機能性/解離性による神経症状について:患者ガイド

Hemi

膀胱症状

 膀胱症状は時に他の解離症状、特に背部痛とともに生じます。よくある症状として以下があります:

   • 頻尿(何回もトイレにいってしまう)
   • 尿意切迫(トイレに急に行きたくなる)Urinary urgency (having to rush to get there)
   • 失禁

 全ての機能性症状と同様に、このような症状が適切に評価されることは必須です。構造的な問題があるかどうか、その他の神経学的疾患からくる症状なのかどうかを評価するために、神経内科医と連携をとった泌尿器科医が必要となることが多いです。

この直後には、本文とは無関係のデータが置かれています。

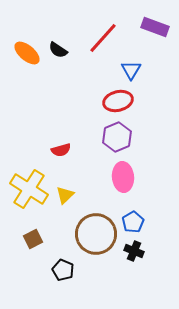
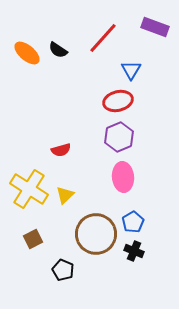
purple hexagon: moved 2 px right
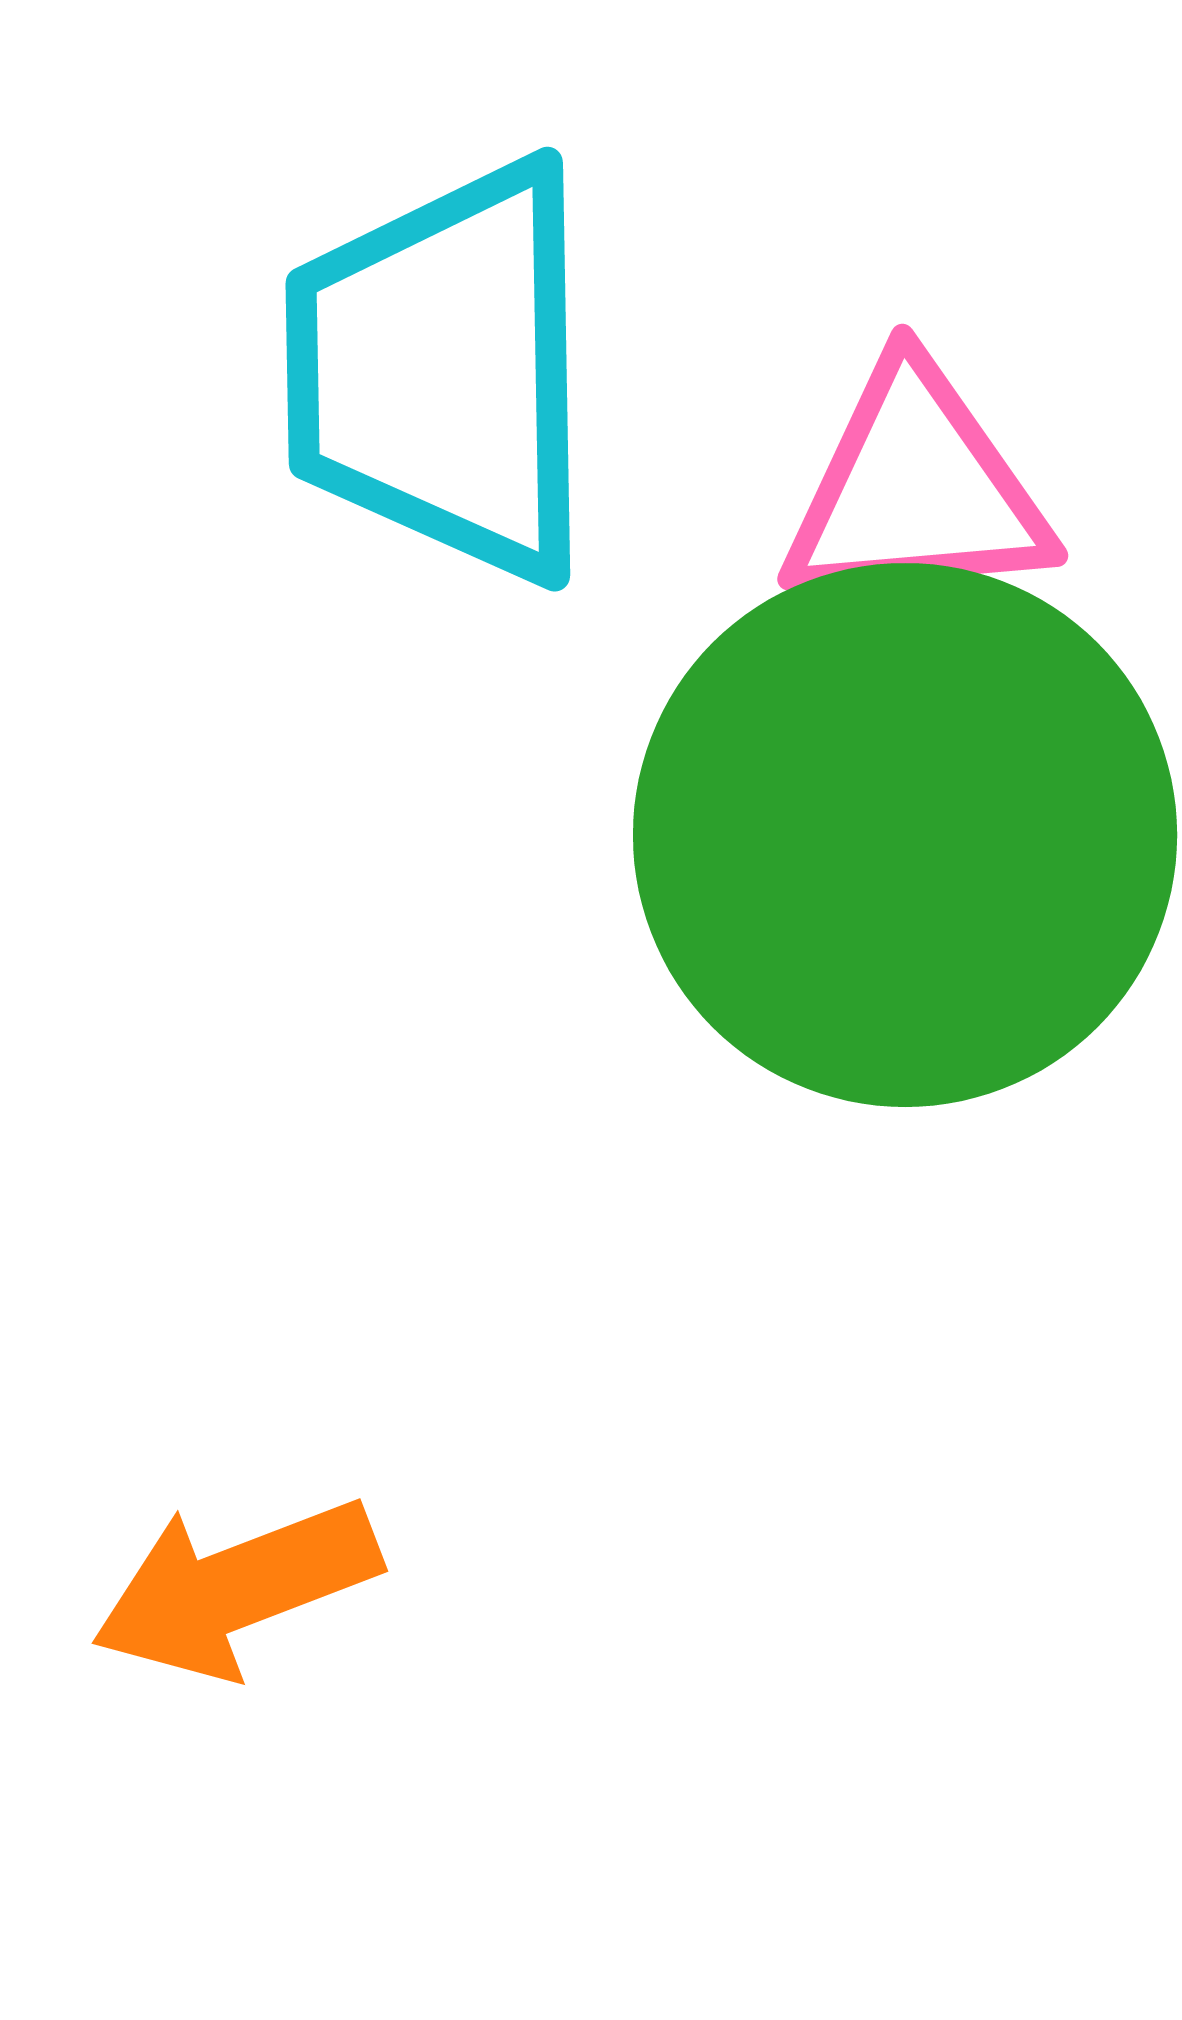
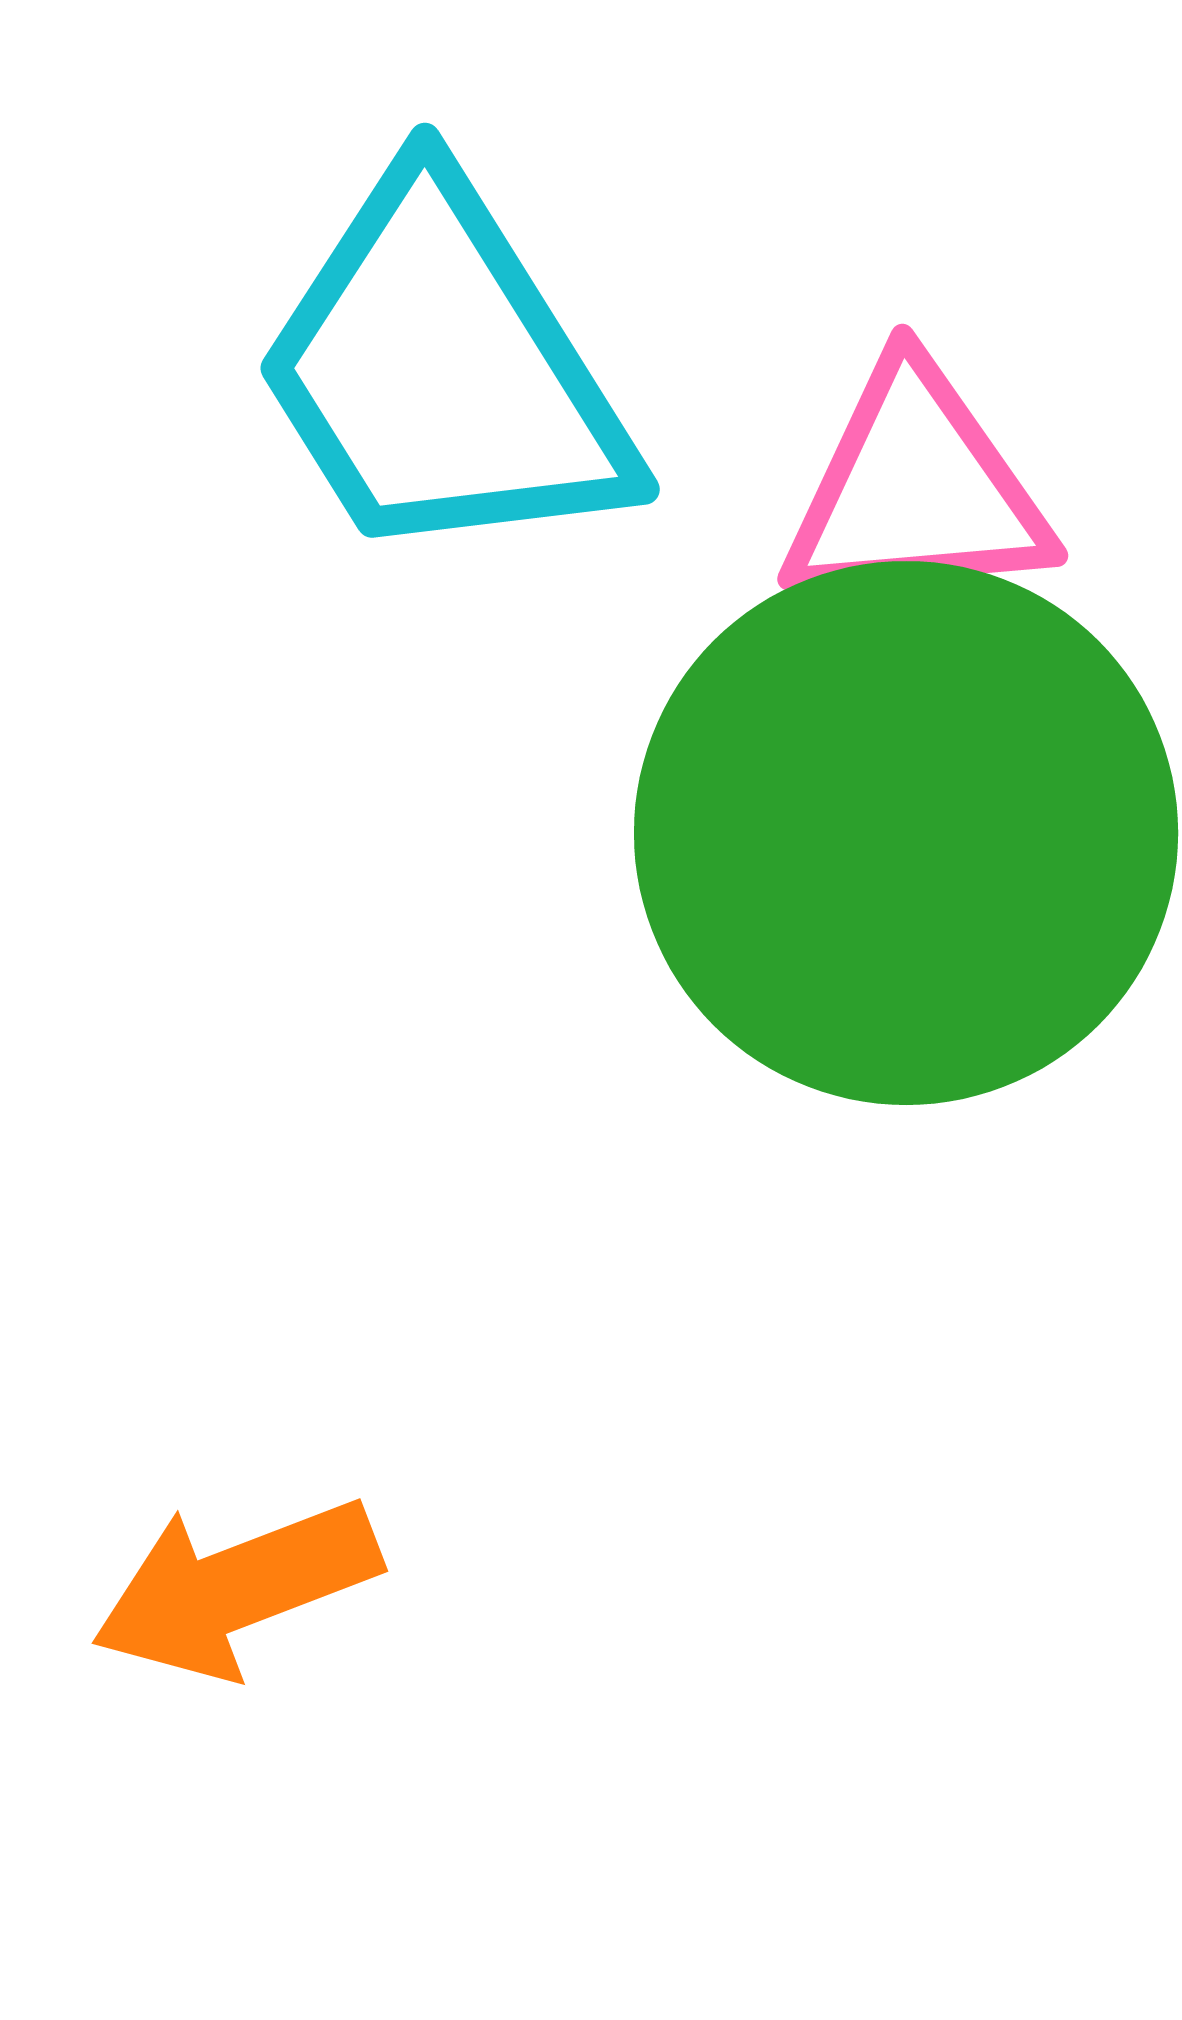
cyan trapezoid: rotated 31 degrees counterclockwise
green circle: moved 1 px right, 2 px up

 それでもなお、膀胱症状に明らかな原因がないとされることは、稀ではありません。

 よく研究者は不安定膀胱(detrusor instability)過敏性膀胱(irritable bladder syndrome)と呼ばれる病態を提言します. これは、膀胱の筋肉が異常に活動的で、そのため頻回にそして急激に尿をしたいと感じてしまうというときのことです。

 この問題は過敏性腸症候群と同等に膀胱を考えたものです。本物の病態ですが、限定できる病理は違います。その代わりに、膀胱の神経コントロールの問題として見ます。

 不安定膀胱/過敏性膀胱がなぜ下肢の機能性症状に付随して見られることが時に認めるかはおそらく難しくないでしょう。もし下肢の機能性脱力をある人が患っていたら、膀胱の神経コントロールの問題もまた持っているだろうからです。

 膀胱症状が神経内科的な疾患であるという明らかな証拠がない時の、よくある状況のひとつは脊椎ヘルニアを疑って入院した患者でみられます。強い背部痛のある患者が、ヘルニアを臨床的に強く疑うような、下肢の脱力やお尻のしびれ、膀胱症状を認めるようになることが時々あります。この病態は神経損傷を予防するために背部の緊急手術が必要な重篤なものです。

 しかし、この状況にある患者をスキャンをしたとき、約半数で症状を説明できるものが何も見つかりません。時々、他の理由で発見するべきその他の神経学的疾患をみとめることはありますが、ほとんどは同定できる原因はありません。多くの場合、重篤な背部痛自体が下肢の脱力やしびれ、膀胱症状を引き起こすのに十分です。

 過敏性膀胱は膀胱壁を緩める薬物療法に非常に効果があることがよくあります。

 もしあなたがこれらの症状を持っているならば、不安定膀胱/過敏性膀胱が背部痛や下肢の脱力(そして検査では異常はない)のような症状に付随して生じることが通常で、また互いに関連しあうことを理解することは有用でしょう。

 泌尿器科医からの助けに加え、尿失禁の特定看護師からも利益が得られるかもしれません。